Clearly, these trials got underway after June 1997, when Prime Minister Gedaminas Vagnorius called on Chief Justice Pranas Kuris, and on the public prosecutor, Kazis Kovarskas, to apply the above law (Section 6, para. 18 of the Lithuanian Criminal Code), and the international agreements on prosecuting war criminals to which Lithuania was a party (Treaty on Responsibility for Genocide, November 9, 1948, and Treaty on the Statute of Limitations on those Responsible for Genocide, November 28, 1968).

In addition, the public prosecutor of Lithuania decided, after a long delay, to bring to trial six Nazi criminals who were deported from Western countries and came to Lithuania in 1992, among them Aleksandras Lileikis, aged 90, who was head of the security service SAUGUMAS, under Nazi control, and who helped the Germans in the extermination of Jews. His trial was made possible after the parliament passed, in December 1997, some amendments to the law regarding punishment of war criminals, according to which chronically or seriously ill persons could be prosecuted for war crimes. The Lileikis trial began on March 4, 1998, but was postponed for procedural reasons.

It should be mentioned that the public prosecutor of Lithuania re-opened the criminal investigation of the mass murder of the Jews by local inhabitants in Kaunas in 1941. The investigation began in May 1994, but was suspended by the authorities.

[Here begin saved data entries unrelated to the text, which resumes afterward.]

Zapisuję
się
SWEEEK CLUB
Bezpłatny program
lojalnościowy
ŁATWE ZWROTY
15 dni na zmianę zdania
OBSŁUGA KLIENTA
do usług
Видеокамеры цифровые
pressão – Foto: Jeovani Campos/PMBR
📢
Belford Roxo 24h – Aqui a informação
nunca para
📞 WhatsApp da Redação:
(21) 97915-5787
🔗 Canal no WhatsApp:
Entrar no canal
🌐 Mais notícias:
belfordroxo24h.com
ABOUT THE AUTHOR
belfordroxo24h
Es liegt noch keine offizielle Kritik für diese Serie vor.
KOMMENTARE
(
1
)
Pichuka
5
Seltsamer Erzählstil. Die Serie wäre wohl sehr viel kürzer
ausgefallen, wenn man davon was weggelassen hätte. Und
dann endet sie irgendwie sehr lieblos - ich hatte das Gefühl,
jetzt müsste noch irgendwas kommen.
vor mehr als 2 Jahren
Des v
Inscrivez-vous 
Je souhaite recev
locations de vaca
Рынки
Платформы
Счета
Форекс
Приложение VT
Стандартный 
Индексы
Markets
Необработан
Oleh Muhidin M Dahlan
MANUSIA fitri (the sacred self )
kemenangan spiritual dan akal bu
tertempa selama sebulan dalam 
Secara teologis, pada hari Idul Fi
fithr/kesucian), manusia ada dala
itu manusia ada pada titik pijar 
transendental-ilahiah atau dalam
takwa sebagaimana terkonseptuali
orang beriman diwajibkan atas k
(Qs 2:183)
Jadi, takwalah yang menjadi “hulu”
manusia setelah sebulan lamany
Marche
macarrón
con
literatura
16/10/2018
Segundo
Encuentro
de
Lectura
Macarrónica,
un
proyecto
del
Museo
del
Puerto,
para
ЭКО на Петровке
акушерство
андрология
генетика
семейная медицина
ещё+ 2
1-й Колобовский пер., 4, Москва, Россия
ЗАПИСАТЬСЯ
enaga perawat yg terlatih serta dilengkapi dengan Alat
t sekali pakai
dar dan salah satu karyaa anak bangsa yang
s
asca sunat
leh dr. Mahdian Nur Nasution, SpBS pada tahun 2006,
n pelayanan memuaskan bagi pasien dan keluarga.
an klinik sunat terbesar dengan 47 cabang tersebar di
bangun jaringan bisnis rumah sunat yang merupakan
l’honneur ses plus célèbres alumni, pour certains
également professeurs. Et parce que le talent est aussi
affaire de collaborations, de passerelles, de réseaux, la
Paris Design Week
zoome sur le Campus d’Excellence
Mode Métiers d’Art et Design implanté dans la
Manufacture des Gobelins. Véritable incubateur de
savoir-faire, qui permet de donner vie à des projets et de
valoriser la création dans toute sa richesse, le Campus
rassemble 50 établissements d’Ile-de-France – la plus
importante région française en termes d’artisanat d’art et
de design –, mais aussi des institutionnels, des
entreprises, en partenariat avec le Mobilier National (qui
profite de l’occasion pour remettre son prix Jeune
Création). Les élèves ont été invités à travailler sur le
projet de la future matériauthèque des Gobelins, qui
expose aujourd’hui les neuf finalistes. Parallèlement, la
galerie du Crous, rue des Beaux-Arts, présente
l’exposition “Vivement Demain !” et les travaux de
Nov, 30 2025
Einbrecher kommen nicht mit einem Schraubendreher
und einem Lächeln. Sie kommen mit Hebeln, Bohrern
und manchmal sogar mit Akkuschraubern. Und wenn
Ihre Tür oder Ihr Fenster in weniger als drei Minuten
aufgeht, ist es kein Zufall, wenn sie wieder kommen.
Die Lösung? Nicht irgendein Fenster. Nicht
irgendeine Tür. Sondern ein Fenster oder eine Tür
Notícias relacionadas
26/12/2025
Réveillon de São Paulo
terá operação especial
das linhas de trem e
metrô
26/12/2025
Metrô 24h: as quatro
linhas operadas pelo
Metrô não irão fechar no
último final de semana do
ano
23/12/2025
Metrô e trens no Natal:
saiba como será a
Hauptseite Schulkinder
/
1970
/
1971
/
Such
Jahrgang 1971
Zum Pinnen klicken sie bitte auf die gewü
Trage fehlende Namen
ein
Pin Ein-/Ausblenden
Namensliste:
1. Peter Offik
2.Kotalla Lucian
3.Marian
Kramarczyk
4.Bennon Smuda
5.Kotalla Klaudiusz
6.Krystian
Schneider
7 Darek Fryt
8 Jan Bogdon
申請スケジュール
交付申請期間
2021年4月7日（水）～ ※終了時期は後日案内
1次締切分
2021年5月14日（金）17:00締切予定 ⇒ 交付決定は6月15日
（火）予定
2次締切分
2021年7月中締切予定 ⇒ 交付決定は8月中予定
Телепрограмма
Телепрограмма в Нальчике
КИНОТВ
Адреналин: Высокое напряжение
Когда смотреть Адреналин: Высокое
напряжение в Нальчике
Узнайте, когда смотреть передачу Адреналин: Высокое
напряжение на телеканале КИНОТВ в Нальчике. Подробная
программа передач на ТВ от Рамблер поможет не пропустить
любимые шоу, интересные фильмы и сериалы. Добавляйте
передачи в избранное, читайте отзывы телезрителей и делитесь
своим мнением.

In the course of 1997, President Algirdas Brazauskas repeated the position he had expressed many times since 1995, including at the ceremonies in memory of the Gaon of Vilna in September 1997, that war criminals must be brought to justice, and that as a matter of conscience an apology must be made to the Jewish people and to the state of Israel for the acts committed by Lithuanians who took part in genocide.

ESTONIA

Anti-Semitic activity in this Baltic republic generally occurred in the north east where most of the inhabitants are Russian. Branches of Russia's ultra-nationalist party Russian National Unity (RNE) and the Russian Party of Estonia (RPE), are very active. These parties disseminate anti-Semitic and racial propaganda in the newspaper of the RPE, Russian Telegraph, distributed in Narva and Sillamae. RNE activists who were responsible for distributing this propaganda, Yakov Aseev and Igor Vasiliev, were identified by the authorities and tried in Tallinn in February 1997.

There were two attacks on Jewish property in Estonia in 1997. The prayer house of the Jewish cemetery in Tartu was set alight on January 1, 1997, as was the synagogue in Tallinn, the capital, on January 7, 1997. In both cases police efforts to find those responsible were fruitless.